Most people who are mainstream Protestants would not identify as evangelicals or fundamentalists. And there are quite a few elements of Christianity that would identify as progressive, including, e.g., Friends, New Thought (Unity, Religious Science, and other metaphysical churches), several of the mainstream denominations, and a scattering of churches who belong to or support Progressive Christianity.

My point is not to get bogged down in a statistical analysis discussion over exactly how many of each type of Christian is in one camp or the other. Broadly, I suspect Christians follow the major population trends with respect to how they see themselves politically, though that may be wrong.

religious-left-stickerBut then if we factor in all the non-Christian religions — and some that are Christian according to some folks and not according to others — we end up with a fairly healthy group of people we might well consider the Religious Left.

This group is largely politically progressive. And the Democratic Party has for years missed opportunity after opportunity to mobilize this force in its own support because it sees the label “religious” or “Christian” as meaning “conservative.”

I happen to be a member of this Religious Left. As an active leader in a New Thought community, I can tell the Democrats — if only they’d ask or listen — that support for their policies, programs and philosophies are very, very strong within these faith groups.

It would behoove the Party to identify ways of activating this portion of its base to take part in GOTV efforts and campaign tactics. If they were made to feel an important part of the process rather than being incorrectly lumped in with the right-wingers with whom we have as much trouble a anyone else on the Left, I have a feeling it could help in some places in the country.
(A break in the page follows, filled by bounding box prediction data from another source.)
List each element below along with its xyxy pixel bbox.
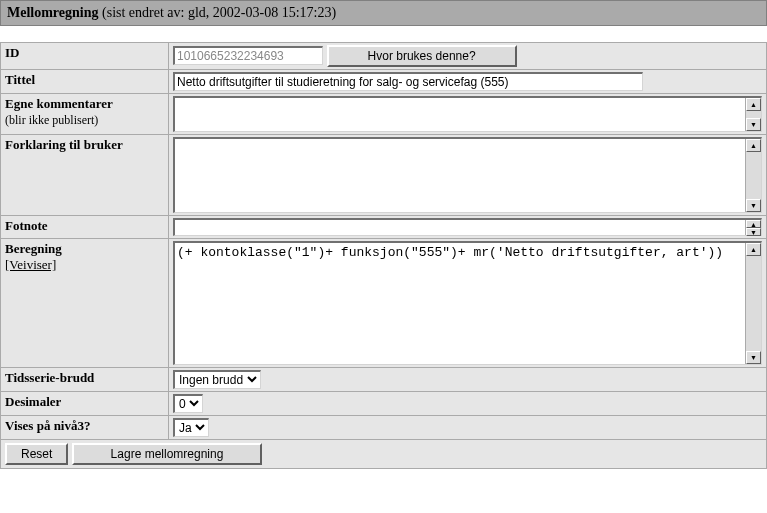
header-meta: (sist endret av: gld, 2002-03-08 15:17:2… xyxy=(102,5,336,20)
scroll-down-icon[interactable]: ▼ xyxy=(746,199,761,212)
button-row: Reset Lagre mellomregning xyxy=(0,440,767,469)
id-label: ID xyxy=(1,43,169,70)
lagre-button[interactable]: Lagre mellomregning xyxy=(72,443,262,465)
scroll-down-icon[interactable]: ▼ xyxy=(746,228,761,236)
desimaler-select[interactable]: 0 xyxy=(173,394,203,413)
kommentarer-label: Egne kommentarer (blir ikke publisert) xyxy=(1,94,169,135)
fotnote-cell: ▲ ▼ xyxy=(169,216,767,239)
scroll-up-icon[interactable]: ▲ xyxy=(746,139,761,152)
niva3-select[interactable]: Ja xyxy=(173,418,209,437)
tittel-input[interactable] xyxy=(173,72,643,91)
scroll-down-icon[interactable]: ▼ xyxy=(746,118,761,131)
niva3-cell: Ja xyxy=(169,416,767,440)
tittel-label: Tittel xyxy=(1,70,169,94)
header-title: Mellomregning xyxy=(7,5,99,20)
scrollbar[interactable]: ▲ ▼ xyxy=(745,220,761,235)
scroll-up-icon[interactable]: ▲ xyxy=(746,98,761,111)
id-cell: Hvor brukes denne? xyxy=(169,43,767,70)
beregning-label: Beregning [Veiviser] xyxy=(1,239,169,368)
form-table: ID Hvor brukes denne? Tittel Egne kommen… xyxy=(0,42,767,440)
scroll-up-icon[interactable]: ▲ xyxy=(746,220,761,228)
scrollbar[interactable]: ▲ ▼ xyxy=(745,98,761,131)
tidsserie-label: Tidsserie-brudd xyxy=(1,368,169,392)
fotnote-label: Fotnote xyxy=(1,216,169,239)
id-input[interactable] xyxy=(173,46,323,65)
forklaring-textarea[interactable]: ▲ ▼ xyxy=(173,137,762,213)
veiviser-link[interactable]: [Veiviser] xyxy=(5,257,56,272)
desimaler-label: Desimaler xyxy=(1,392,169,416)
fotnote-textarea[interactable]: ▲ ▼ xyxy=(173,218,762,236)
kommentarer-textarea[interactable]: ▲ ▼ xyxy=(173,96,762,132)
beregning-textarea[interactable]: (+ kontoklasse("1")+ funksjon("555")+ mr… xyxy=(173,241,762,365)
tidsserie-cell: Ingen brudd xyxy=(169,368,767,392)
scroll-up-icon[interactable]: ▲ xyxy=(746,243,761,256)
forklaring-label: Forklaring til bruker xyxy=(1,135,169,216)
beregning-cell: (+ kontoklasse("1")+ funksjon("555")+ mr… xyxy=(169,239,767,368)
tidsserie-select[interactable]: Ingen brudd xyxy=(173,370,261,389)
niva3-label: Vises på nivå3? xyxy=(1,416,169,440)
scrollbar[interactable]: ▲ ▼ xyxy=(745,139,761,212)
kommentarer-cell: ▲ ▼ xyxy=(169,94,767,135)
forklaring-cell: ▲ ▼ xyxy=(169,135,767,216)
scroll-down-icon[interactable]: ▼ xyxy=(746,351,761,364)
page-header: Mellomregning (sist endret av: gld, 2002… xyxy=(0,0,767,26)
where-used-button[interactable]: Hvor brukes denne? xyxy=(327,45,517,67)
desimaler-cell: 0 xyxy=(169,392,767,416)
scrollbar[interactable]: ▲ ▼ xyxy=(745,243,761,364)
reset-button[interactable]: Reset xyxy=(5,443,68,465)
tittel-cell xyxy=(169,70,767,94)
In any case, it couldn’t hurt.

It’s Not the Religious Text, It’s the Reader and Interpreter

In an interview I encountered this morning, religious scholar-author Reza Aslan was asked whether it is the sacred scripture of a given belief system that can be looked to as the source to explain the behavior of its adherents or whether the true source is the individual reader and his or her interpretation. Here’s Aslan’s response:

Honestly, it’s the most childishly, unsophisticated, and simplistic understanding of religion to believe that there is this 1:1 causal connection between a text and a person moved toward action. And yet this is the sort of the primary error of the so-called new atheist movement.
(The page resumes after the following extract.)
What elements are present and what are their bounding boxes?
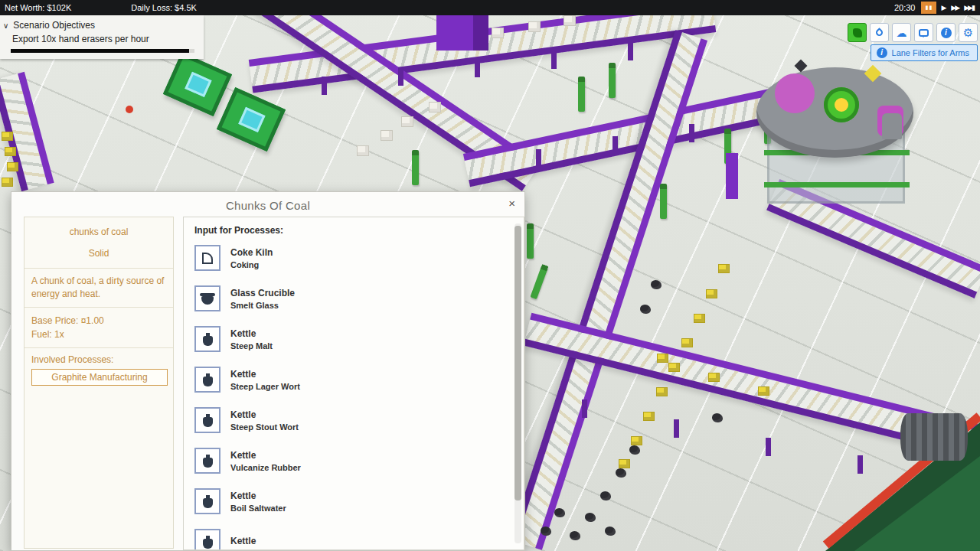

Exactly. The typical fundamentalist Christian who goes about railing against Islam based on the radical behavior of some (even many) adherents is criticizing the mote in his brother’s eye while ignoring the beam in his own (found in chapter 7 of Matthew’s Gospel). The Judeo-Christian scriptures are full of a wrathful, vengeful, violent God who advocates all sorts of horrific behavior on the part of his followers. Awakened students of Scripture understand these references to be metaphorical and allegorical in nature, not reports of actual historical events in which God took sides. Yet, how many millions of people have died for contesting the literal accuracy of these passages? Even today, how many fanatics advocate killing doctors for providing a safe and legal medical procedure, behavior for which they seek — and unsurprisingly find — Biblical support?

It is not the book. It never is the book. It is what those who read, interpret, understand and act out based on their beliefs about the book. And for that, the book cannot be blamed.


Albert Schweitzer on Oneness

One of my favorite quotations appeared in an email newsletter I get from DailyGood this morning:

In separateness lies the world’s great misery, in compassion lies the world’s true strength. — Albert Schweitzer

In the wake of yesterday’s election, the sadness of seeming separation seems to cast a pall. It is time for compassion to move to center stage and save the day. I’m not at all sure, yet, what that will look like. But I hope for its resurgence.